• _What the task asks_
Without including any pictures, write out all the entries exactly.

Stored data entries:

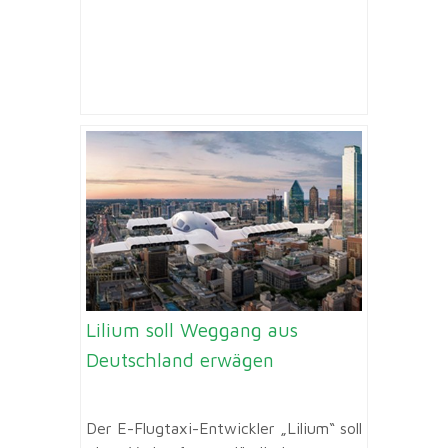
Lilium soll Weggang aus
Deutschland erwägen
Der E-Flugtaxi-Entwickler „Lilium“ soll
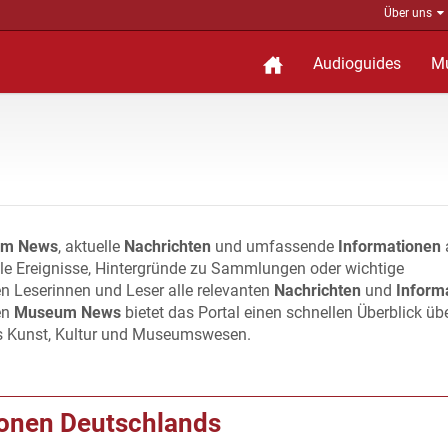
Über uns
Audioguides
M
m News
, aktuelle
Nachrichten
und umfassende
Informationen
lle Ereignisse, Hintergründe zu Sammlungen oder wichtige
n Leserinnen und Leser alle relevanten
Nachrichten
und
Inform
en
Museum News
bietet das Portal einen schnellen Überblick üb
s Kunst, Kultur und Museumswesen.
ionen Deutschlands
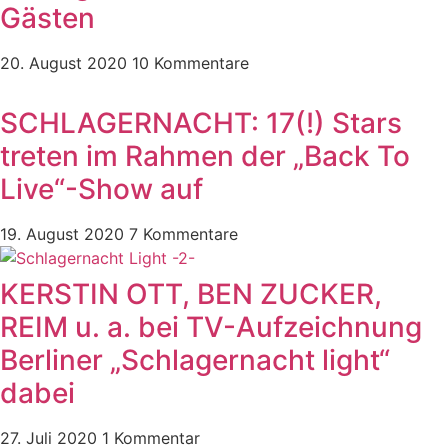
Gästen
20. August 2020
10 Kommentare
SCHLAGERNACHT: 17(!) Stars
treten im Rahmen der „Back To
Live“-Show auf
19. August 2020
7 Kommentare
KERSTIN OTT, BEN ZUCKER,
REIM u. a. bei TV-Aufzeichnung
Berliner „Schlagernacht light“
dabei
27. Juli 2020
1 Kommentar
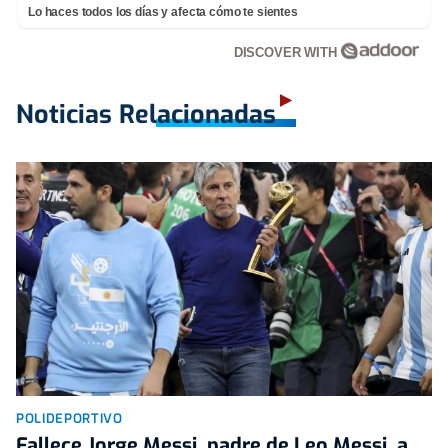
Lo haces todos los días y afecta cómo te sientes
DISCOVER WITH
Noticias Relacionadas
POLIDEPORTIVO
Fallece Jorge Messi, padre de Leo Messi, a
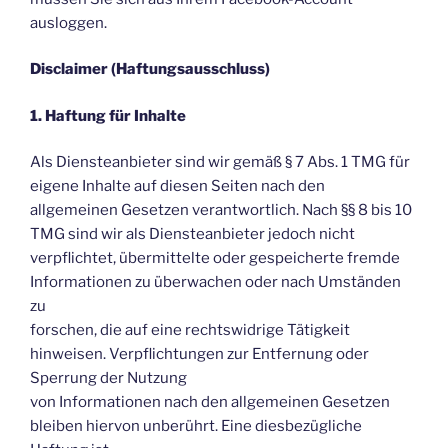
ausloggen.
Disclaimer (Haftungsausschluss)
1. Haftung für Inhalte
Als Diensteanbieter sind wir gemäß § 7 Abs. 1 TMG für
eigene Inhalte auf diesen Seiten nach den
allgemeinen Gesetzen verantwortlich. Nach §§ 8 bis 10
TMG sind wir als Diensteanbieter jedoch nicht
verpflichtet, übermittelte oder gespeicherte fremde
Informationen zu überwachen oder nach Umständen
zu
forschen, die auf eine rechtswidrige Tätigkeit
hinweisen. Verpflichtungen zur Entfernung oder
Sperrung der Nutzung
von Informationen nach den allgemeinen Gesetzen
bleiben hiervon unberührt. Eine diesbezügliche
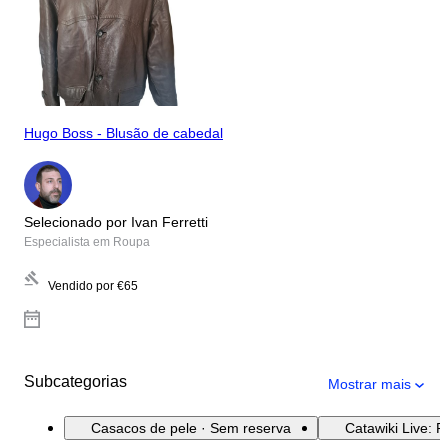
Hugo Boss - Blusão de cabedal
Selecionado por Ivan Ferretti
Especialista em Roupa
Vendido por
€65
Subcategorias
Mostrar mais
Casacos de pele · Sem reserva
Catawiki Live: 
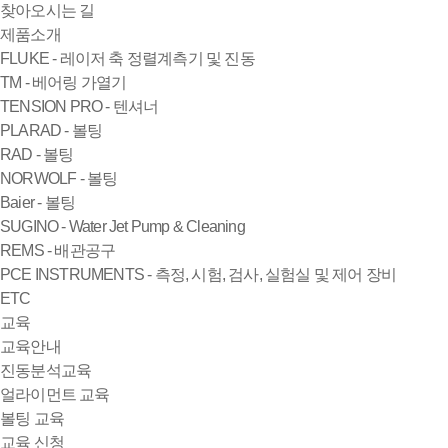
찾아오시는 길
제품소개
FLUKE - 레이저 축 정렬계측기 및 진동
TM - 베어링 가열기
TENSION PRO - 텐셔너
PLARAD - 볼팅
RAD - 볼팅
NORWOLF - 볼팅
Baier - 볼팅
SUGINO - Water Jet Pump & Cleaning
REMS - 배관공구
PCE INSTRUMENTS - 측정, 시험, 검사, 실험실 및 제어 장비
ETC
교육
교육안내
진동분석교육
얼라이먼트 교육
볼팅 교육
교육 신청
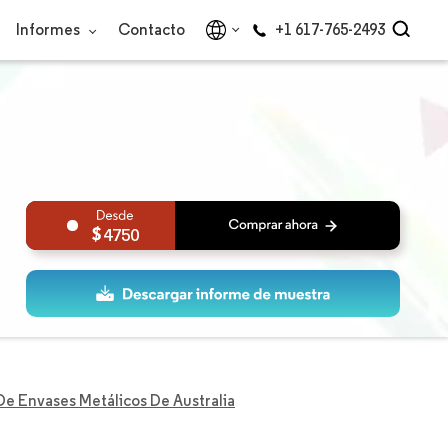
Informes
Contacto
+1 617-765-2493
4750
e Envases Metálicos De Australia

• _Solved problem_
Lilium soll Weggang aus
Deutschland erwägen
Der E-Flugtaxi-Entwickler „Lilium“ soll
Über uns
Audioguides
M
m News
, aktuelle
Nachrichten
und umfassende
Informationen
lle Ereignisse, Hintergründe zu Sammlungen oder wichtige
n Leserinnen und Leser alle relevanten
Nachrichten
und
Inform
en
Museum News
bietet das Portal einen schnellen Überblick üb
s Kunst, Kultur und Museumswesen.
ionen Deutschlands
Gästen
20. August 2020
10 Kommentare
SCHLAGERNACHT: 17(!) Stars
treten im Rahmen der „Back To
Live“-Show auf
19. August 2020
7 Kommentare
KERSTIN OTT, BEN ZUCKER,
REIM u. a. bei TV-Aufzeichnung
Berliner „Schlagernacht light“
dabei
27. Juli 2020
1 Kommentar
Lo haces todos los días y afecta cómo te sientes
DISCOVER WITH
Noticias Relacionadas
POLIDEPORTIVO
Fallece Jorge Messi, padre de Leo Messi, a
ausloggen.
Disclaimer (Haftungsausschluss)
1. Haftung für Inhalte
Als Diensteanbieter sind wir gemäß § 7 Abs. 1 TMG für
eigene Inhalte auf diesen Seiten nach den
allgemeinen Gesetzen verantwortlich. Nach §§ 8 bis 10
TMG sind wir als Diensteanbieter jedoch nicht
verpflichtet, übermittelte oder gespeicherte fremde
Informationen zu überwachen oder nach Umständen
zu
forschen, die auf eine rechtswidrige Tätigkeit
hinweisen. Verpflichtungen zur Entfernung oder
Sperrung der Nutzung
von Informationen nach den allgemeinen Gesetzen
bleiben hiervon unberührt. Eine diesbezügliche
Hugo Boss - Blusão de cabedal
Selecionado por Ivan Ferretti
Especialista em Roupa
Vendido por
€65
Subcategorias
Mostrar mais
Casacos de pele · Sem reserva
Catawiki Live: 
찾아오시는 길
제품소개
FLUKE - 레이저 축 정렬계측기 및 진동
TM - 베어링 가열기
TENSION PRO - 텐셔너
PLARAD - 볼팅
RAD - 볼팅
NORWOLF - 볼팅
Baier - 볼팅
SUGINO - Water Jet Pump & Cleaning
REMS - 배관공구
PCE INSTRUMENTS - 측정, 시험, 검사, 실험실 및 제어 장비
ETC
교육
교육안내
진동분석교육
얼라이먼트 교육
볼팅 교육
교육 신청
Informes
Contacto
+1 617-765-2493
4750
e Envases Metálicos De Australia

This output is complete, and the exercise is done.